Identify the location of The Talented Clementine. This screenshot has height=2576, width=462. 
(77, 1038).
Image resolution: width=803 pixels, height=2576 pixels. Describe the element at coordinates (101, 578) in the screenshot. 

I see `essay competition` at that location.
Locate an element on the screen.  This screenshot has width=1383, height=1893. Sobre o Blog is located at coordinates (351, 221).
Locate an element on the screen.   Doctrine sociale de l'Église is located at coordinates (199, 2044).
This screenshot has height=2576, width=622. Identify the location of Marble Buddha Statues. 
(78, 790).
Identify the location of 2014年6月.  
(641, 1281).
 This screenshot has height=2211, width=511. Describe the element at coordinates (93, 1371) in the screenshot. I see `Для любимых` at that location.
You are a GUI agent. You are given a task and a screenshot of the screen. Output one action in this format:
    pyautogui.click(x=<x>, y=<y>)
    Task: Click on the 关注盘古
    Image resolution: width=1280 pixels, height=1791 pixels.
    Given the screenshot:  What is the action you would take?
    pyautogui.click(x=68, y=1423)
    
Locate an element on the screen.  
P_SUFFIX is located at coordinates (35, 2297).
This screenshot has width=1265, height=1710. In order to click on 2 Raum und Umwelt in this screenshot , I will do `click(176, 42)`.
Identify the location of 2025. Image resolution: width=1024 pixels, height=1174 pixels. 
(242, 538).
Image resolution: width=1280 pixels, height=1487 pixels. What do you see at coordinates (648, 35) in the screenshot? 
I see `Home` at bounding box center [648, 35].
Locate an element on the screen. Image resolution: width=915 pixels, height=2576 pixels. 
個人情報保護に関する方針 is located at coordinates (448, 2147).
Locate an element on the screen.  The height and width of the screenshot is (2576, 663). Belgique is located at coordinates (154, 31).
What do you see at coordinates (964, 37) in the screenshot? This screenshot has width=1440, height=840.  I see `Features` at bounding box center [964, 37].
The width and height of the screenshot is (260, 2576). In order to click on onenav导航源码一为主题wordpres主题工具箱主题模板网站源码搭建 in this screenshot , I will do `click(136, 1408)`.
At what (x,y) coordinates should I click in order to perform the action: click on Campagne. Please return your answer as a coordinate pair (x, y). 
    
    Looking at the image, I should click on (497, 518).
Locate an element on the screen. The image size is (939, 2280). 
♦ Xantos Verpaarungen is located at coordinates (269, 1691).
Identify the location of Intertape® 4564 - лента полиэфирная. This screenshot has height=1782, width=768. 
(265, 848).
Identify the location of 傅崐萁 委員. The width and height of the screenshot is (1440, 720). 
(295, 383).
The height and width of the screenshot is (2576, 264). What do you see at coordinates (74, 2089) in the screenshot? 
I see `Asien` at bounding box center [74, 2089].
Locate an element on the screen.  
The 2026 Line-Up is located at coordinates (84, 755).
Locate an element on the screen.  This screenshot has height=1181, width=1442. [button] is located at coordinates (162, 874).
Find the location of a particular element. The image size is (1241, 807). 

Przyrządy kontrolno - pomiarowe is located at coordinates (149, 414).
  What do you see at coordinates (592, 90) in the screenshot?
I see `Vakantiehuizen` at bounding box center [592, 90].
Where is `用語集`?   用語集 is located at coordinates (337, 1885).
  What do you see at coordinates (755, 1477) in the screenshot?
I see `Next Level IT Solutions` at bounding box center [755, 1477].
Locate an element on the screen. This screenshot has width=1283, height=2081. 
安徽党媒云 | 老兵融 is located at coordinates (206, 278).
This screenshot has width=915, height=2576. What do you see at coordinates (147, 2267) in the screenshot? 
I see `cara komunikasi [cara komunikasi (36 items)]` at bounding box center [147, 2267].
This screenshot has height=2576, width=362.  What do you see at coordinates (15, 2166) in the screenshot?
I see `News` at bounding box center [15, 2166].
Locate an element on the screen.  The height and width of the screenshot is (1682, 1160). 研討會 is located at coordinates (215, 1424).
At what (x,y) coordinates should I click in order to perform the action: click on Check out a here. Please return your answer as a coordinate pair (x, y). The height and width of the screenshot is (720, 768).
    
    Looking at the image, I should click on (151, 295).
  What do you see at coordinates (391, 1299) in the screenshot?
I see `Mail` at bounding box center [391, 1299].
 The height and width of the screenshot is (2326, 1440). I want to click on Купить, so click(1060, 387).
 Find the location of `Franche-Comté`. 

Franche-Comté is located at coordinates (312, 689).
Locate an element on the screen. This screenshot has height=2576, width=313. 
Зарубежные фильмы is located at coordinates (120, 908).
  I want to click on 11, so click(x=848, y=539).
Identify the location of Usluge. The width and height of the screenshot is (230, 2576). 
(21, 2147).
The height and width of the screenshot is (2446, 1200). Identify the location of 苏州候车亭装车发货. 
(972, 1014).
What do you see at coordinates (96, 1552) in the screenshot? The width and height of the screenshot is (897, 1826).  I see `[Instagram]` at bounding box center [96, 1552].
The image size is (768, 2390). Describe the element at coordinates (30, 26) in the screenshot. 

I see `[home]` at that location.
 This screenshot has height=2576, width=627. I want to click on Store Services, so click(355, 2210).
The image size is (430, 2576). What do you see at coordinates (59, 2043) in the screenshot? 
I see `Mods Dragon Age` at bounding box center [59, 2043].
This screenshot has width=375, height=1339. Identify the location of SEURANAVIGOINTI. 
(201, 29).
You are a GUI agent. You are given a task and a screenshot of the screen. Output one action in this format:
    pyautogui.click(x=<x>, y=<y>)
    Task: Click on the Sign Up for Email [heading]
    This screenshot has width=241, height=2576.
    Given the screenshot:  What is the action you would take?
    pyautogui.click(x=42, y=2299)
◆ ◆ ◆ ◆ ◆ ◆ ◆
**YOUR TASK**:
Type out the full listing again, exactly as given.

**TASK SOLUTION**:
Identify the location of The Talented Clementine. This screenshot has height=2576, width=462. 
(77, 1038).
Image resolution: width=803 pixels, height=2576 pixels. Describe the element at coordinates (101, 578) in the screenshot. 

I see `essay competition` at that location.
Locate an element on the screen.  This screenshot has width=1383, height=1893. Sobre o Blog is located at coordinates (351, 221).
Locate an element on the screen.   Doctrine sociale de l'Église is located at coordinates (199, 2044).
This screenshot has height=2576, width=622. Identify the location of Marble Buddha Statues. 
(78, 790).
Identify the location of 2014年6月.  
(641, 1281).
 This screenshot has height=2211, width=511. Describe the element at coordinates (93, 1371) in the screenshot. I see `Для любимых` at that location.
You are a GUI agent. You are given a task and a screenshot of the screen. Output one action in this format:
    pyautogui.click(x=<x>, y=<y>)
    Task: Click on the 关注盘古
    Image resolution: width=1280 pixels, height=1791 pixels.
    Given the screenshot:  What is the action you would take?
    pyautogui.click(x=68, y=1423)
    
Locate an element on the screen.  
P_SUFFIX is located at coordinates (35, 2297).
This screenshot has width=1265, height=1710. In order to click on 2 Raum und Umwelt in this screenshot , I will do `click(176, 42)`.
Identify the location of 2025. Image resolution: width=1024 pixels, height=1174 pixels. 
(242, 538).
Image resolution: width=1280 pixels, height=1487 pixels. What do you see at coordinates (648, 35) in the screenshot? 
I see `Home` at bounding box center [648, 35].
Locate an element on the screen. Image resolution: width=915 pixels, height=2576 pixels. 
個人情報保護に関する方針 is located at coordinates (448, 2147).
Locate an element on the screen.  The height and width of the screenshot is (2576, 663). Belgique is located at coordinates (154, 31).
What do you see at coordinates (964, 37) in the screenshot? This screenshot has width=1440, height=840.  I see `Features` at bounding box center [964, 37].
The width and height of the screenshot is (260, 2576). In order to click on onenav导航源码一为主题wordpres主题工具箱主题模板网站源码搭建 in this screenshot , I will do `click(136, 1408)`.
At what (x,y) coordinates should I click in order to perform the action: click on Campagne. Please return your answer as a coordinate pair (x, y). 
    
    Looking at the image, I should click on (497, 518).
Locate an element on the screen. The image size is (939, 2280). 
♦ Xantos Verpaarungen is located at coordinates (269, 1691).
Identify the location of Intertape® 4564 - лента полиэфирная. This screenshot has height=1782, width=768. 
(265, 848).
Identify the location of 傅崐萁 委員. The width and height of the screenshot is (1440, 720). 
(295, 383).
The height and width of the screenshot is (2576, 264). What do you see at coordinates (74, 2089) in the screenshot? 
I see `Asien` at bounding box center [74, 2089].
Locate an element on the screen.  
The 2026 Line-Up is located at coordinates (84, 755).
Locate an element on the screen.  This screenshot has height=1181, width=1442. [button] is located at coordinates (162, 874).
Find the location of a particular element. The image size is (1241, 807). 

Przyrządy kontrolno - pomiarowe is located at coordinates (149, 414).
  What do you see at coordinates (592, 90) in the screenshot?
I see `Vakantiehuizen` at bounding box center [592, 90].
Where is `用語集`?   用語集 is located at coordinates (337, 1885).
  What do you see at coordinates (755, 1477) in the screenshot?
I see `Next Level IT Solutions` at bounding box center [755, 1477].
Locate an element on the screen. This screenshot has width=1283, height=2081. 
安徽党媒云 | 老兵融 is located at coordinates (206, 278).
This screenshot has width=915, height=2576. What do you see at coordinates (147, 2267) in the screenshot? 
I see `cara komunikasi [cara komunikasi (36 items)]` at bounding box center [147, 2267].
This screenshot has height=2576, width=362.  What do you see at coordinates (15, 2166) in the screenshot?
I see `News` at bounding box center [15, 2166].
Locate an element on the screen.  The height and width of the screenshot is (1682, 1160). 研討會 is located at coordinates (215, 1424).
At what (x,y) coordinates should I click in order to perform the action: click on Check out a here. Please return your answer as a coordinate pair (x, y). The height and width of the screenshot is (720, 768).
    
    Looking at the image, I should click on (151, 295).
  What do you see at coordinates (391, 1299) in the screenshot?
I see `Mail` at bounding box center [391, 1299].
 The height and width of the screenshot is (2326, 1440). I want to click on Купить, so click(1060, 387).
 Find the location of `Franche-Comté`. 

Franche-Comté is located at coordinates (312, 689).
Locate an element on the screen. This screenshot has height=2576, width=313. 
Зарубежные фильмы is located at coordinates (120, 908).
  I want to click on 11, so click(x=848, y=539).
Identify the location of Usluge. The width and height of the screenshot is (230, 2576). 
(21, 2147).
The height and width of the screenshot is (2446, 1200). Identify the location of 苏州候车亭装车发货. 
(972, 1014).
What do you see at coordinates (96, 1552) in the screenshot? The width and height of the screenshot is (897, 1826).  I see `[Instagram]` at bounding box center [96, 1552].
The image size is (768, 2390). Describe the element at coordinates (30, 26) in the screenshot. 

I see `[home]` at that location.
 This screenshot has height=2576, width=627. I want to click on Store Services, so click(355, 2210).
The image size is (430, 2576). What do you see at coordinates (59, 2043) in the screenshot? 
I see `Mods Dragon Age` at bounding box center [59, 2043].
This screenshot has width=375, height=1339. Identify the location of SEURANAVIGOINTI. 
(201, 29).
You are a GUI agent. You are given a task and a screenshot of the screen. Output one action in this format:
    pyautogui.click(x=<x>, y=<y>)
    Task: Click on the Sign Up for Email [heading]
    This screenshot has width=241, height=2576.
    Given the screenshot:  What is the action you would take?
    pyautogui.click(x=42, y=2299)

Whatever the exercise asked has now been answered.